We are now ready to make a lovely word cloud:
love_words <- love_words %>%
mutate(angle = 45 * sample(-2:2, n(), replace = TRUE, prob = c(1, 1, 4, 1, 1)))
set.seed(42)
ggplot(
love_words,
aes(
label = word, size = speakers,
color = speakers, angle = angle
)
) +
geom_text_wordcloud_area(
mask = png::readPNG(system.file("extdata/hearth.png",
package = "ggwordcloud", mustWork = TRUE
)),
rm_outside = TRUE
) +
scale_size_area(max_size = 16) +
theme_minimal() +
scale_color_gradient(low = "darkred", high = "red")
#> Some words could not fit on page. They have been removed.
geom_text_wordcloud
is compatible with the facet system of ggplot2
. For instance, one can easily display two word clouds for the speakers and the native speakers with the same scales:
library(dplyr, quietly = TRUE, warn.conflicts = FALSE)
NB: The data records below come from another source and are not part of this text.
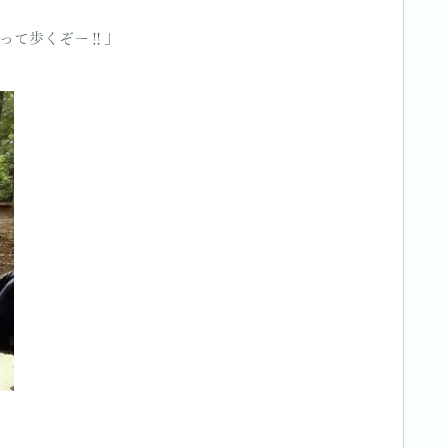
って歩くぞー‼︎」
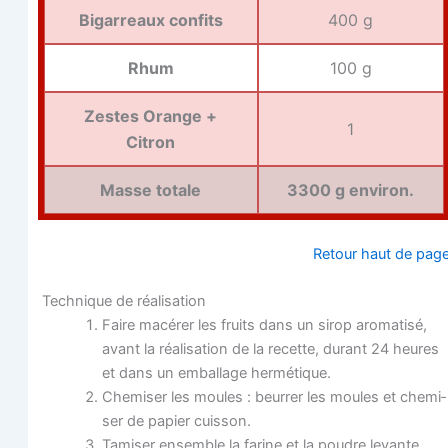
Bigar­reaux confits
400 g
Rhum
100 g
Zestes Orange +
1
Citron
Masse totale
3300 g environ.
Retour haut de pag
Tech­nique de réalisation
Faire macé­rer les fruits dans un sirop aro­ma­ti­sé,
avant la réa­li­sa­tion de la recette, durant 24 heures
et dans un embal­lage hermétique.
Che­mi­ser les moules : beur­rer les moules et che­mi­
ser de papier cuisson.
Tami­ser ensemble la farine et la poudre levante.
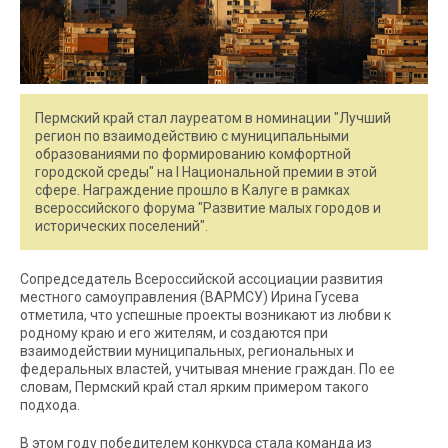
Пермский край стал лауреатом в номинации "Лучший
регион по взаимодействию с муниципальными
образованиями по формированию комфортной
городской среды" на I Национальной премии в этой
сфере. Награждение прошло в Калуге в рамках
всероссийского форума "Развитие малых городов и
исторических поселений".
Сопредседатель Всероссийской ассоциации развития
местного самоуправления (ВАРМСУ) Ирина Гусева
отметила, что успешные проекты возникают из любви к
родному краю и его жителям, и создаются при
взаимодействии муниципальных, региональных и
федеральных властей, учитывая мнение граждан. По ее
словам, Пермский край стал ярким примером такого
подхода.
В этом году победителем конкурса стала команда из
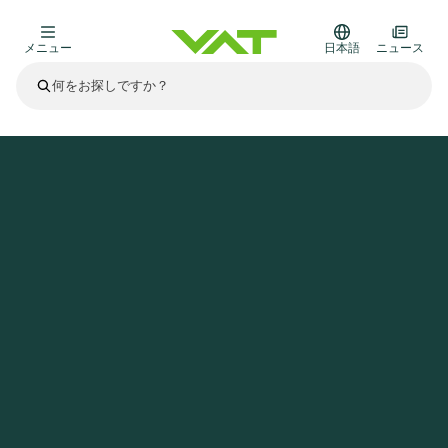
メニュー
日本語
ニュース
最新ニュース
すべてのニュースを見る
VATについて
ホームページ
ケーススタディ
韓国型重イオン加速器RAONにVATの技術が採用される
真空バルブ
その他製品
フランジコネクタとガスケット
医療・医薬品分野
かいけつさく
真空コントロールバルブ
半導体製造
プロセスコントロールとアイソレーション
ディスプレイのドライエッチング
真空炉
太陽電池薄膜の蒸着
宇宙シミュレーション
アップグレード＆レトロフィットソリューション
Financial reports
モーションコンポーネント
科学機器
製品サービス
真空アイソレーションバルブ
基板搬送
ディスプレイ製造
スパッタリング
真空輸送
サブファブシステム
高エネルギー物理学
スペアパーツ
Presentations
VATエッジ溶接メタルベローズ
企業責任
真空ゲートバルブ
サブファブシステム
薄膜封止(CVD)
科学機器と医学
バッテリー製造
標準修理サービス
Shares and debt
真空モジュール
9月 17, 2026
イベント情報
9月 2, 2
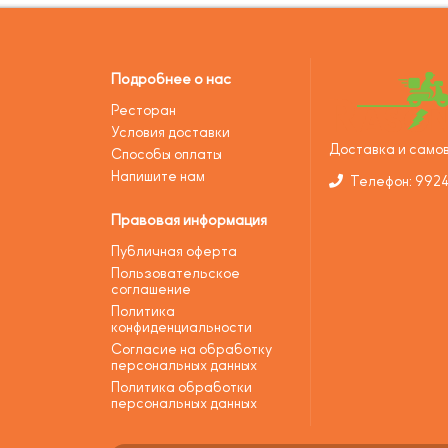
Подробнее о нас
Ресторан
Условия доставки
Доставка и самов
Способы оплаты
Напишите нам
Телефон: 992
Правовая информация
Публичная оферта
Пользовательское
соглашение
Политика
конфиденциальности
Согласие на обработку
персональных данных
Политика обработки
персональных данных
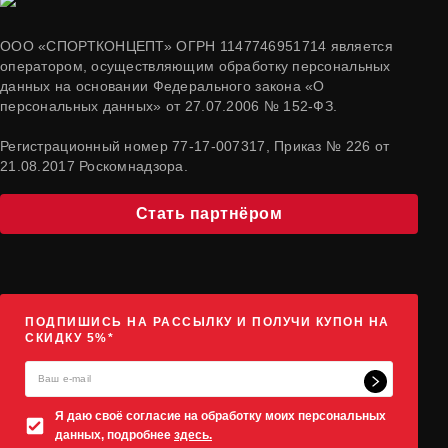
ООО «СПОРТКОНЦЕПТ» ОГРН 1147746951714 является
оператором, осуществляющим обработку персональных
данных на основании Федерального закона «О
персональных данных» от 27.07.2006 № 152-ФЗ.
Регистрационный номер 77-17-007317, Приказ № 226 от
21.08.2017 Роскомнадзора.
Стать партнёром
ПОДПИШИСЬ НА РАССЫЛКУ И ПОЛУЧИ КУПОН НА
СКИДКУ 5%*
Я даю своё согласие на обработку моих персональных
данных, подробнее
здесь.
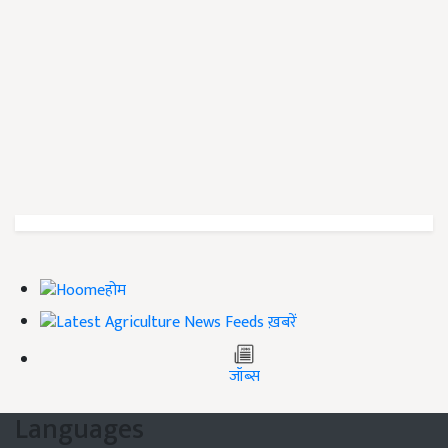
होम
ख़बरें
जॉब्स
Languages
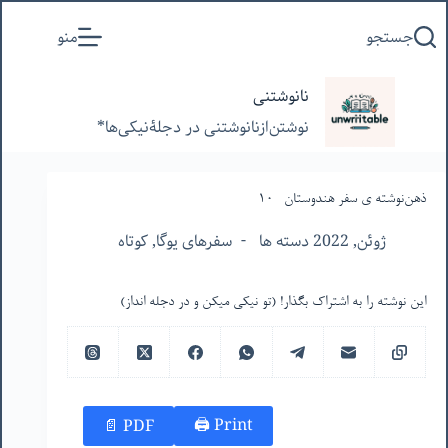
پرش
جستجو
منو
به
محتوا
نانوشتنی
نوشتن‌از‌نانوشتنی‌ در‌ دجلۀنیکی‌ها*
ذهن‌نوشته ‌ی سفر هندوستان -١٠
ژوئن, 2022 دسته ها
سفرهای یوگا
,
کوتاه
این نوشته را به اشتراک بگذار! (تو نیکی میکن و در دجله انداز)
Print 🖨
PDF 📄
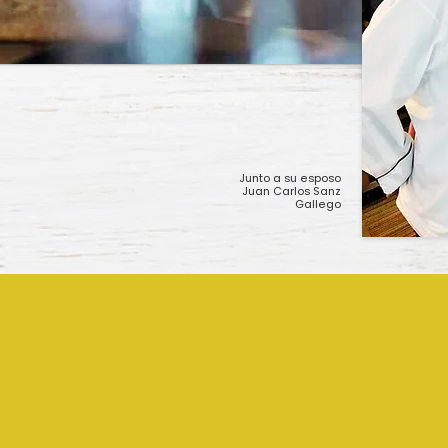
Junto a su esposo
Juan Carlos Sanz
Gallego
library(tidyr, quietly = TRUE)
love_words_small_l <- love_words_small %>%
gather(key = "type", value = "speakers", -lang, -word, -angle) %>%
arrange(desc(speakers))
set.seed(42)
ggplot(
love_words_small_l,
aes(label = word, size = speakers)
) +
geom_text_wordcloud_area() +
scale_size_area(max_size = 20) +
theme_minimal() +
facet_wrap(~type)
#> Warning in wordcloud_boxes(data_points = points_valid_first, boxes =
#> boxes, : Some words could not fit on page. They have been placed at their
#> original positions.
One can also specify an original position for each label that what will be used as the starting point of the spiral algorithm for this label:
set.seed(42)
ggplot(
love_words_small_l,
aes(
label = word, size = speakers,
x = type, color = type
)
) +
geom_text_wordcloud_area() +
scale_size_area(max_size = 20) +
scale_x_discrete(breaks = NULL) +
theme_minimal()
Finally, there is a angle_group
option that can be used to restrict the words to appear only in a angular sector depending on their angle_group
. For instance, we will visualize the changes of proportions of each language between the speakers and the native speakers by displaying the words above the horizontal line if the proportion is greater than in the other category and below otherwise.
ggwordcloud
as an approximate replacement for wordcloud
and wordcloud2
ggwordcloud
and ggwordcloud2
are two approximate replacement for respectively wordcloud
and wordcloud2
. They provide a similar syntax than the original functions and yields similar word clouds, but not all the options of the original functions are implemented. Note that both use a font size proportional to the raw size aesthetic rather than its square root.